The third is the process whereby the ECB bent its own rules, and launched quantitative easing in 2012 as the means to defuse speculation in global financial markets that was threatening to tear the Eurozone apart. The result, among other things, was to raise serious questions, especially in Germany, about the legitimacy of the ECB’s policies. In the longer term, the ECB’s salvaging of the Eurozone, the author writes, entailed “appalling” costs: the overturning of the democratically elected governments of Italy and Greece; the tutelage of Ireland and Portugal under the IMF; brutal recession in Spain; mass unemployment, especially in southern Europe; business confidence in the cellar; and a rising German trade surplus with the Eurozone and the rest of the world.

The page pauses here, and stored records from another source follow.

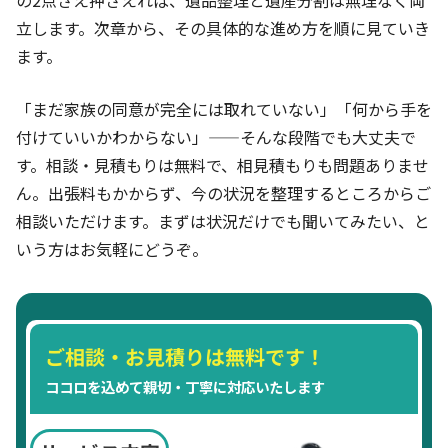
立します。次章から、その具体的な進め方を順に見ていき
ます。
「まだ家族の同意が完全には取れていない」「何から手を
付けていいかわからない」——そんな段階でも大丈夫で
す。相談・見積もりは無料で、相見積もりも問題ありませ
ん。出張料もかからず、今の状況を整理するところからご
相談いただけます。まずは状況だけでも聞いてみたい、と
いう方はお気軽にどうぞ。
ご相談・お見積りは無料です！
ココロを込めて親切・丁寧に対応いたします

Part IV is entitled Aftershocks, composed of seven chapters, including one “the shape of things to come”, an effort to peer through the dark glass of the future. The chapter essentially asks the question whether the crash in the heartlands of the world economy-the Atlantic-will spill into emerging markets. In this section, Tooze analyses the emergence of “populisms”, in the US and in Europe, the cooling of US relations with China, and the EU’s -and NATO’s-flawed handling of relations with Russia. In the US, he writes, “America’s downward slide, the long-running trends towards inequality and oligarchy, the disaster of 2008, the lopsided recovery from it, were all symptoms of the profound corruption brought about by government meddling and its capture by interest groups”. In the slogan of the post-crash Occupy movement, “the system isn’t broken, its rigged”.

Obama’s election in 2008 to the presidency did nothing to reverse the trend. In fact, his rescue of the banks, and counter-cyclical policies further aggravated inequalities. These, Tooze points out, citing a study covering over three decades, have been steadily worsening[4]as the life expectancy of the white working class continues to fall, hostility to Washington DC mounts, the Tea Party flashes across the darkening political skies, confidence in the American Dream fades, and eventually in 2017, Donald Trump gets elected to the Presidency.

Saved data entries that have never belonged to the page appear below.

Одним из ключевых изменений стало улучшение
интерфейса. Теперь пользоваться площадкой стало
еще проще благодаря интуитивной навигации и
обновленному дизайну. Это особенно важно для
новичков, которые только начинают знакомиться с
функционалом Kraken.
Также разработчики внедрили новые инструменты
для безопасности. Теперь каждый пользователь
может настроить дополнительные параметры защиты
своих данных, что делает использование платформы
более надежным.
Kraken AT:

Meanwhile, the EU, pulled by Poland’s fears of Russia-he writes-drifts into conflict with Moscow over the Ukraine, further widening the gap in public opinions either side of the Atlantic. A notable change is the trend in German public opinion not to trust the US as an ally.[5]Tooze rightly mentions Moscow’s turn to China as a component of Moscow’s anti-western stance. But Tooze also notes Moscow’s deep reservation at moving too close to the emerging giant of the Asian continent. Although Tooze does not make much of it, he points out that Germany sided with Russia and China over Iraq (2003); Libya(2011) and-confirming Yanis Varoufakis’ account- [6]he writes that the US, China and Russia all declined to help Greece, on the grounds that they would not meddle in Germany’s sphere of interest. With clear leadership from Berlin, he adds, the EU-27 agreed to a “tough bargaining position” over the Brexit melodrama.

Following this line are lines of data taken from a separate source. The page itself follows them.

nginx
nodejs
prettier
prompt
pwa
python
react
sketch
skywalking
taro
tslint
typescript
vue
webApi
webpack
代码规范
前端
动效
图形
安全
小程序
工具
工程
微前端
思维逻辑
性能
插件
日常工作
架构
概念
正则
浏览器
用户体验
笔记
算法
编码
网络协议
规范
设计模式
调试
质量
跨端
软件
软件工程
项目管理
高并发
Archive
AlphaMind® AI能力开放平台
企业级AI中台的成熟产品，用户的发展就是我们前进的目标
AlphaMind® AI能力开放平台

Arguably the punchline of Tooze’ indispensable account of the crash of 2008, and of its aftermath, runs: “Financial globalization that Greenspan(the former head of the Fed) and his ilk had worked so hard to institutionalise as a quasi-natural process had been exposed as just that-an institution, an artifact of deliberate political and legal construction with stark consequences for the distribution of wealth and power”. (p.575) The political in political economy, he ends, deserves to be taken seriously.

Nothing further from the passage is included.